Publié le 11 septembre 2008 par Alain Hubler

Gustavo DudamelChose promise chose due, voici l’article, signé Myriam Tétaz, qui n’a pas pu être publié par 24 Heures pour cause d’incompatibilité informatique.

Mieux que l’alcool, la drogue et les botellones, la musique révolution! «Vous changerez le monde», a lancé un certain José Antonio Abreu, musicien, économiste, devenu ministre de la culture au Venezuela. Il a fondé le premier orchestre de jeunes du pays. Il y en a maintenant plus de 250: orchestres de la petite enfance de 4 à 7 ans, d’enfants de 7 à 15 ans, de jeunes de 15 à 22 ans. L’Orchestre de jeunes Simon Bolivar du Venezuela, qui groupe les meilleurs musiciens dirigé par Gustavo Dudamel, issu de ses rangs, tourne sur les scènes les plus prestigieuses du monde. Il joue en ce moment au Festival de Lucerne.

Le monde n’a peut-être pas encore changé, mais bien la vie de plus de 250.000 enfants et adolescents du Venezuela, dont 60% vient des milieux les plus défavorisés. A ce gosse, déjà neuf fois condamnés pour vols et drogue, on a donné une clarinette – «à ne pas tenir comme un pistolet, l’ami!»-, à ces malentendants sans avenir, on a appris à chanter. Certes ils ne passeront pas tous, comme ce jeune contrebassiste, de la rue à la Philharmonie de Berlin. Pas question d’en faire des petits Mozart, comme le demandait bêtement un journaliste de la RSR l’autre matin. Est-ce qu’on enseigne l’allemand pour faire des petits Goethe et les maths pour faire des petits Einstein?

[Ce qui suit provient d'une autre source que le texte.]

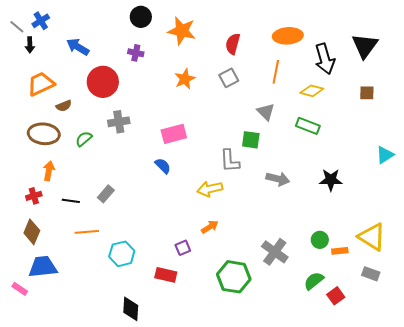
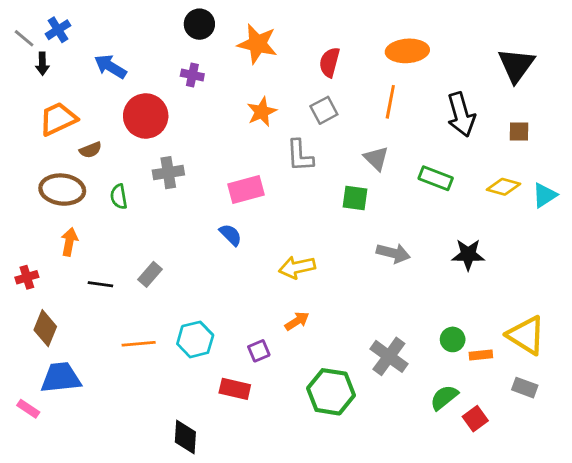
black arrow: (325, 59) -> (461, 115), moved
yellow diamond: (312, 91) -> (504, 187), moved
green semicircle: (84, 139) -> (119, 197), turned -60
cyan triangle: (385, 155) -> (545, 195), moved
gray L-shape: (230, 161) -> (300, 156), moved
red cross: (34, 196) -> (27, 277), moved
orange line: (87, 232) -> (139, 344), moved
cyan hexagon: (122, 254) -> (195, 339), moved

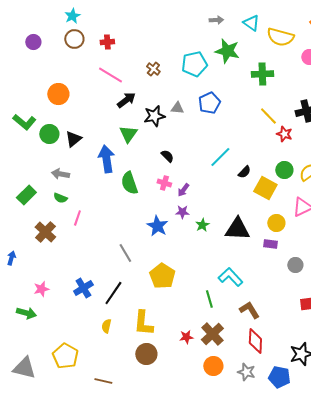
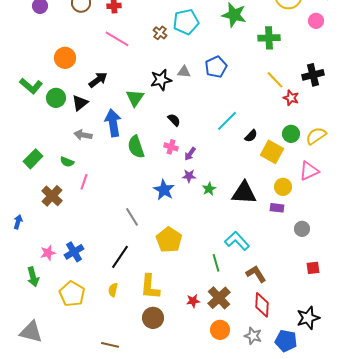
cyan pentagon: (194, 64) -> (186, 22), moved
black arrow: (126, 100) -> (98, 80), moved
gray arrow: (60, 174) -> (83, 135), moved
blue cross: (83, 288) -> (74, 252), moved
green arrow: (26, 313) -> (33, 277), turned 60
yellow pentagon: (65, 356) -> (72, 294), moved

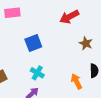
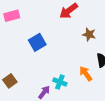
cyan cross: (37, 73) -> (60, 82), moved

Ce que ces enfants apprennent, par la pratique d’un instrument dans un orchestre, c’est la persévérance, la concentration, la discipline, mais aussi la camaraderie, la coexistence, la tolérance et la joie de vivre. «On apprend à être», me confiait avec enthousiasme et émotion un Vénézuélien de Lausanne qui a vécu sur place le début de l’aventure, en 1975. Etre, trouver sa place, indispensable qu’on soit chef d’attaque ou dans le rang. La compétitivité y est dès lors positive: il ne s’agit pas d’être meilleur que les autres, mais d’accéder à son niveau d’excellence pour que l’orchestre sonne et que la musique soit belle, musique classique ou latino-américaine.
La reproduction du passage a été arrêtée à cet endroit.